(Dataset entries)
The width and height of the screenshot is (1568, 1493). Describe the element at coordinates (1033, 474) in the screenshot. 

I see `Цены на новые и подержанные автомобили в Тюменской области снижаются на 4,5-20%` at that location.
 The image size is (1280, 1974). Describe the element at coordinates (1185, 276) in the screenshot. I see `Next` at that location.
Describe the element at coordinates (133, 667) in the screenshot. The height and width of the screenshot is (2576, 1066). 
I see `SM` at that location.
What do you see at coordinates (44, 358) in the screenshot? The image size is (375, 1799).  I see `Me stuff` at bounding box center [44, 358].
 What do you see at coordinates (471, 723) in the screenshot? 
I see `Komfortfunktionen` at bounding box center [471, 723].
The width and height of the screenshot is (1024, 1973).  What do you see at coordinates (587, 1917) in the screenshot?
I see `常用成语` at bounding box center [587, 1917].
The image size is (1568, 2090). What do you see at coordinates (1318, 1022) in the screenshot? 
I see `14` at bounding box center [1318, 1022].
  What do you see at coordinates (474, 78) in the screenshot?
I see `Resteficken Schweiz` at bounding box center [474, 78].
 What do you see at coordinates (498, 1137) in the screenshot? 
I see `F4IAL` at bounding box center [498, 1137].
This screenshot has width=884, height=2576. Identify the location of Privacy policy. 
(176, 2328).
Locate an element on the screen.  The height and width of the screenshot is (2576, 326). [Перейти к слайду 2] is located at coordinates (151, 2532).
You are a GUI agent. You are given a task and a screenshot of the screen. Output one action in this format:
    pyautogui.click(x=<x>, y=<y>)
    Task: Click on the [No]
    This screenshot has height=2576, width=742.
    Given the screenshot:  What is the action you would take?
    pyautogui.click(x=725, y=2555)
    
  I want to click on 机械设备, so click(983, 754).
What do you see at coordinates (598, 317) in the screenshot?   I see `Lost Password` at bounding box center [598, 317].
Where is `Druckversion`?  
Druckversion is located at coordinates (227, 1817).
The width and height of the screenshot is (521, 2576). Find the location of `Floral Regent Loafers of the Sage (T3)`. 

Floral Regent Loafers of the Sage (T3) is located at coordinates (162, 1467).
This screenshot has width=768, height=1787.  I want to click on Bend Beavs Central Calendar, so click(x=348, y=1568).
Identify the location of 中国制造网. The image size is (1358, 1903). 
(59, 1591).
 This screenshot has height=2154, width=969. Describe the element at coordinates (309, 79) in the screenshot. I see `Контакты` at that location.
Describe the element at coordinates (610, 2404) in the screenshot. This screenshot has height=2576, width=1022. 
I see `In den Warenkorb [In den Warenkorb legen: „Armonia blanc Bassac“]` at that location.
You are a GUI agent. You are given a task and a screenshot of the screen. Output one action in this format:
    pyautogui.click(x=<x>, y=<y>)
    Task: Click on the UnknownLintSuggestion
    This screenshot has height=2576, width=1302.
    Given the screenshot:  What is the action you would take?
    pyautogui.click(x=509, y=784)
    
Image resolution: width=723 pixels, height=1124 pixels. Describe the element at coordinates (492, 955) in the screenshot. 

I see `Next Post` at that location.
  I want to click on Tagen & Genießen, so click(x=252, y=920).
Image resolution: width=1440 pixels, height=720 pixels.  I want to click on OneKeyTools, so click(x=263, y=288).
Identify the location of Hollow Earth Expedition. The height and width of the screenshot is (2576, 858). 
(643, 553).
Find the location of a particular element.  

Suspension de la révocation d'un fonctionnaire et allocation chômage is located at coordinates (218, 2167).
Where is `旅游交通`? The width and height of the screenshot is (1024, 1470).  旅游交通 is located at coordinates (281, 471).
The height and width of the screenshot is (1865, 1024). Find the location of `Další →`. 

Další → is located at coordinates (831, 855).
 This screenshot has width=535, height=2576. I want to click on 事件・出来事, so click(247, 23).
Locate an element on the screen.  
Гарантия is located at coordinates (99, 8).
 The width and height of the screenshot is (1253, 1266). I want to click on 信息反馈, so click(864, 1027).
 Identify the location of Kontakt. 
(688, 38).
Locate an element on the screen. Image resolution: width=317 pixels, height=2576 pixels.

Task statement: Using the records above, set down exactly the lines from the one with "What do you see at coordinates (44, 358)" through the one with "This screenshot has width=768, height=1787.", inclusive, and nothing more.

Problem solution:
What do you see at coordinates (44, 358) in the screenshot? The image size is (375, 1799).  I see `Me stuff` at bounding box center [44, 358].
 What do you see at coordinates (471, 723) in the screenshot? 
I see `Komfortfunktionen` at bounding box center [471, 723].
The width and height of the screenshot is (1024, 1973).  What do you see at coordinates (587, 1917) in the screenshot?
I see `常用成语` at bounding box center [587, 1917].
The image size is (1568, 2090). What do you see at coordinates (1318, 1022) in the screenshot? 
I see `14` at bounding box center [1318, 1022].
  What do you see at coordinates (474, 78) in the screenshot?
I see `Resteficken Schweiz` at bounding box center [474, 78].
 What do you see at coordinates (498, 1137) in the screenshot? 
I see `F4IAL` at bounding box center [498, 1137].
This screenshot has width=884, height=2576. Identify the location of Privacy policy. 
(176, 2328).
Locate an element on the screen.  The height and width of the screenshot is (2576, 326). [Перейти к слайду 2] is located at coordinates (151, 2532).
You are a GUI agent. You are given a task and a screenshot of the screen. Output one action in this format:
    pyautogui.click(x=<x>, y=<y>)
    Task: Click on the [No]
    This screenshot has height=2576, width=742.
    Given the screenshot:  What is the action you would take?
    pyautogui.click(x=725, y=2555)
    
  I want to click on 机械设备, so click(983, 754).
What do you see at coordinates (598, 317) in the screenshot?   I see `Lost Password` at bounding box center [598, 317].
Where is `Druckversion`?  
Druckversion is located at coordinates (227, 1817).
The width and height of the screenshot is (521, 2576). Find the location of `Floral Regent Loafers of the Sage (T3)`. 

Floral Regent Loafers of the Sage (T3) is located at coordinates (162, 1467).
This screenshot has width=768, height=1787.  I want to click on Bend Beavs Central Calendar, so click(x=348, y=1568).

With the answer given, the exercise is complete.